◆ Task instructions
Copy each line of the records that contains the word "method".

◆ Rendered page images
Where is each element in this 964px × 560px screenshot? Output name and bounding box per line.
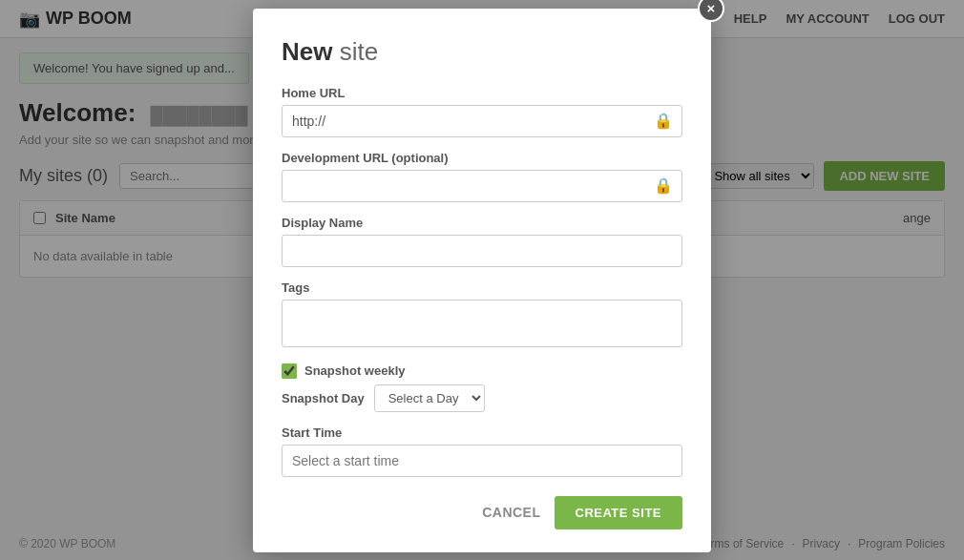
- tags-label: Tags: [282, 280, 682, 295]
- cancel-button[interactable]: CANCEL: [482, 505, 540, 520]
- display-name-label: Display Name: [282, 216, 682, 230]
- home-url-group: Home URL 🔒: [282, 86, 682, 137]
- modal-footer: CANCEL CREATE SITE: [282, 496, 682, 529]
- modal-title-bold: New: [282, 37, 332, 66]
- start-time-input[interactable]: [282, 445, 682, 477]
- snapshot-weekly-checkbox[interactable]: [282, 363, 297, 379]
- tags-input[interactable]: [282, 300, 682, 347]
- home-url-lock-icon: 🔒: [654, 112, 673, 130]
- dev-url-label: Development URL (optional): [282, 151, 682, 165]
- display-name-input[interactable]: [282, 235, 682, 267]
- snapshot-weekly-label: Snapshot weekly: [304, 363, 405, 378]
- dev-url-lock-icon: 🔒: [654, 176, 673, 195]
- tags-group: Tags: [282, 280, 682, 350]
- display-name-group: Display Name: [282, 216, 682, 267]
- snapshot-weekly-row: Snapshot weekly: [282, 363, 682, 379]
- modal-title: New site: [282, 37, 682, 67]
- home-url-input[interactable]: [282, 105, 682, 137]
- new-site-modal: × New site Home URL 🔒 Development URL (o…: [253, 9, 711, 552]
- create-site-button[interactable]: CREATE SITE: [555, 496, 683, 529]
- modal-title-light: site: [340, 37, 378, 66]
- snapshot-day-label: Snapshot Day: [282, 391, 365, 405]
- modal-overlay: × New site Home URL 🔒 Development URL (o…: [0, 0, 964, 560]
- dev-url-input[interactable]: [282, 170, 682, 202]
- start-time-label: Start Time: [282, 425, 682, 440]
- start-time-group: Start Time: [282, 425, 682, 477]
- modal-close-button[interactable]: ×: [698, 0, 724, 22]
- snapshot-day-row: Snapshot Day Select a Day Sunday Monday …: [282, 384, 682, 412]
- home-url-label: Home URL: [282, 86, 682, 100]
- dev-url-group: Development URL (optional) 🔒: [282, 151, 682, 202]
- snapshot-day-select[interactable]: Select a Day Sunday Monday Tuesday Wedne…: [374, 384, 485, 412]
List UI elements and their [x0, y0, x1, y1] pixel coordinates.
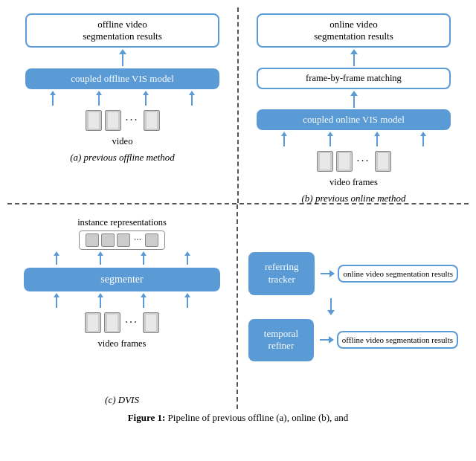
- frame-icon: [104, 312, 120, 333]
- dvis-video-label: video frames: [98, 338, 147, 349]
- segmenter-box: segmenter: [24, 268, 221, 291]
- frame-icon: [317, 151, 333, 172]
- offline-multi-arrows: [31, 91, 214, 106]
- frame-icon: [375, 151, 391, 172]
- online-video-label: video frames: [329, 177, 378, 188]
- panel-dvis-left: instance representations ··· segmenter: [7, 204, 238, 409]
- arrow2: [97, 293, 103, 308]
- offline-video-label: video: [112, 136, 133, 147]
- dvis-frames: ···: [85, 312, 159, 333]
- temporal-refiner-box: temporal refiner: [248, 319, 314, 362]
- dvis-arrows-up: [36, 251, 208, 266]
- h-arrow-refiner: [320, 335, 334, 345]
- arrow1: [54, 251, 60, 266]
- arrow4: [189, 91, 195, 106]
- frame-icon: [86, 110, 102, 131]
- arrow3: [143, 91, 149, 106]
- arrow4: [184, 251, 190, 266]
- arrow-offline-to-result: [119, 49, 126, 67]
- inst-box: [145, 233, 158, 247]
- arrow3: [374, 132, 380, 146]
- online-result-box: online videosegmentation results: [257, 13, 450, 48]
- arrow3: [141, 251, 147, 266]
- referring-tracker-box: referring tracker: [248, 252, 315, 295]
- frame-matching-box: frame-by-frame matching: [257, 68, 450, 89]
- arrow2: [97, 251, 103, 266]
- arrow-online-to-result: [350, 49, 358, 66]
- arrow4: [184, 293, 190, 308]
- arrow4: [420, 132, 426, 146]
- inst-box: [86, 233, 99, 247]
- figure-caption: Figure 1: Pipeline of previous offline (…: [7, 412, 469, 424]
- frame-icon: [85, 312, 101, 333]
- offline-caption: (a) previous offline method: [70, 152, 175, 164]
- frame-dots: ···: [357, 155, 370, 168]
- arrow1: [54, 293, 60, 308]
- top-panels: offline videosegmentation results couple…: [7, 7, 469, 204]
- dvis-frame-arrows: [36, 293, 208, 308]
- bottom-panel: instance representations ··· segmenter: [7, 204, 469, 409]
- frame-dots: ···: [126, 114, 139, 127]
- panel-online: online videosegmentation results frame-b…: [239, 7, 469, 203]
- figure-caption-bold: Figure 1:: [128, 412, 166, 423]
- figure-caption-text: Pipeline of previous offline (a), online…: [168, 412, 349, 423]
- arrow-tracker-to-refiner: [327, 298, 335, 316]
- frame-icon: [144, 110, 160, 131]
- offline-vis-model-box: coupled offline VIS model: [25, 68, 219, 89]
- panel-offline: offline videosegmentation results couple…: [7, 7, 239, 203]
- offline-frames: ···: [86, 110, 160, 131]
- online-frames: ···: [317, 151, 391, 172]
- h-arrow-tracker: [321, 268, 335, 279]
- online-caption: (b) previous online method: [302, 193, 406, 204]
- instance-label: instance representations: [77, 217, 167, 228]
- arrow-matching-to-model: [350, 91, 358, 108]
- online-vis-model-box: coupled online VIS model: [257, 109, 450, 130]
- panel-dvis-right: referring tracker online video segmentat…: [238, 204, 469, 409]
- offline-seg-result: offline video segmentation results: [337, 331, 458, 349]
- inst-box: [117, 233, 130, 247]
- frame-icon: [143, 312, 159, 333]
- online-seg-result: online video segmentation results: [338, 265, 458, 283]
- arrow1: [50, 91, 56, 106]
- dvis-caption: (c) DVIS: [7, 394, 237, 406]
- frame-icon: [105, 110, 121, 131]
- inst-box: [101, 233, 115, 247]
- frame-dots: ···: [125, 316, 138, 329]
- arrow1: [281, 132, 287, 146]
- arrow2: [327, 132, 333, 146]
- offline-result-box: offline videosegmentation results: [25, 13, 219, 48]
- arrow2: [96, 91, 102, 106]
- frame-icon: [336, 151, 353, 172]
- online-multi-arrows: [263, 132, 446, 146]
- arrow3: [141, 293, 147, 308]
- diagram-container: offline videosegmentation results couple…: [0, 0, 476, 461]
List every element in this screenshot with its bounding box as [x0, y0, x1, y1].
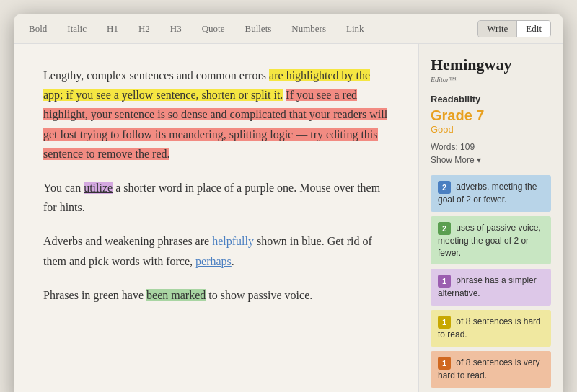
blue-highlight: helpfully: [212, 235, 254, 247]
words-count: Words: 109: [431, 142, 551, 152]
very-hard-badge: 1: [438, 357, 451, 370]
bold-button[interactable]: Bold: [26, 22, 50, 36]
readability-description: Good: [431, 124, 551, 135]
numbers-button[interactable]: Numbers: [288, 22, 329, 36]
paragraph-1: Lengthy, complex sentences and common er…: [43, 66, 389, 164]
show-more-button[interactable]: Show More ▾: [431, 155, 551, 165]
write-edit-toggle: Write Edit: [477, 20, 551, 37]
quote-button[interactable]: Quote: [199, 22, 228, 36]
main-area: Lengthy, complex sentences and common er…: [14, 44, 563, 392]
sidebar: Hemingway Editor™ Readability Grade 7 Go…: [418, 44, 563, 392]
editor-area[interactable]: Lengthy, complex sentences and common er…: [14, 44, 418, 392]
paragraph-2: You can utilize a shorter word in place …: [43, 178, 389, 217]
h1-button[interactable]: H1: [104, 22, 121, 36]
paragraph-4: Phrases in green have been marked to sho…: [43, 285, 389, 305]
hard-text: of 8 sentences is hard to read.: [438, 316, 541, 339]
passive-text: uses of passive voice, meeting the goal …: [438, 223, 541, 258]
green-highlight: been marked: [146, 289, 206, 301]
stat-card-simpler: 1 phrase has a simpler alternative.: [431, 269, 551, 306]
text-segment: Phrases in green have: [43, 289, 146, 301]
simpler-text: phrase has a simpler alternative.: [438, 276, 537, 299]
blue-highlight-2: perhaps: [195, 255, 232, 267]
italic-button[interactable]: Italic: [64, 22, 89, 36]
bullets-button[interactable]: Bullets: [242, 22, 274, 36]
stat-card-very-hard: 1 of 8 sentences is very hard to read.: [431, 351, 551, 388]
readability-label: Readability: [431, 94, 551, 104]
readability-grade: Grade 7: [431, 107, 551, 124]
text-segment: .: [232, 255, 234, 267]
stat-card-hard: 1 of 8 sentences is hard to read.: [431, 310, 551, 347]
text-segment: Adverbs and weakening phrases are: [43, 235, 212, 247]
write-mode-button[interactable]: Write: [478, 21, 516, 37]
hard-badge: 1: [438, 316, 451, 329]
stat-card-passive: 2 uses of passive voice, meeting the goa…: [431, 216, 551, 265]
edit-mode-button[interactable]: Edit: [516, 21, 550, 37]
app-title: Hemingway: [431, 55, 551, 74]
paragraph-3: Adverbs and weakening phrases are helpfu…: [43, 231, 389, 270]
text-segment: to show passive voice.: [206, 289, 312, 301]
link-button[interactable]: Link: [343, 22, 367, 36]
text-segment: You can: [43, 182, 84, 194]
passive-badge: 2: [438, 222, 451, 235]
adverbs-text: adverbs, meeting the goal of 2 or fewer.: [438, 182, 537, 205]
h2-button[interactable]: H2: [136, 22, 153, 36]
h3-button[interactable]: H3: [167, 22, 185, 36]
adverbs-badge: 2: [438, 181, 451, 194]
simpler-badge: 1: [438, 275, 451, 288]
text-segment: Lengthy, complex sentences and common er…: [43, 69, 269, 81]
app-window: Bold Italic H1 H2 H3 Quote Bullets Numbe…: [14, 14, 563, 392]
very-hard-text: of 8 sentences is very hard to read.: [438, 357, 539, 380]
purple-highlight: utilize: [84, 182, 113, 194]
stat-card-adverbs: 2 adverbs, meeting the goal of 2 or fewe…: [431, 175, 551, 212]
chevron-down-icon: ▾: [477, 155, 481, 165]
app-subtitle: Editor™: [431, 76, 551, 84]
toolbar: Bold Italic H1 H2 H3 Quote Bullets Numbe…: [14, 14, 563, 44]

◆ Answer to the problem
- offline-caption: (a) previous offline method: [70, 152, 175, 164]
- online-caption: (b) previous online method: [302, 193, 406, 204]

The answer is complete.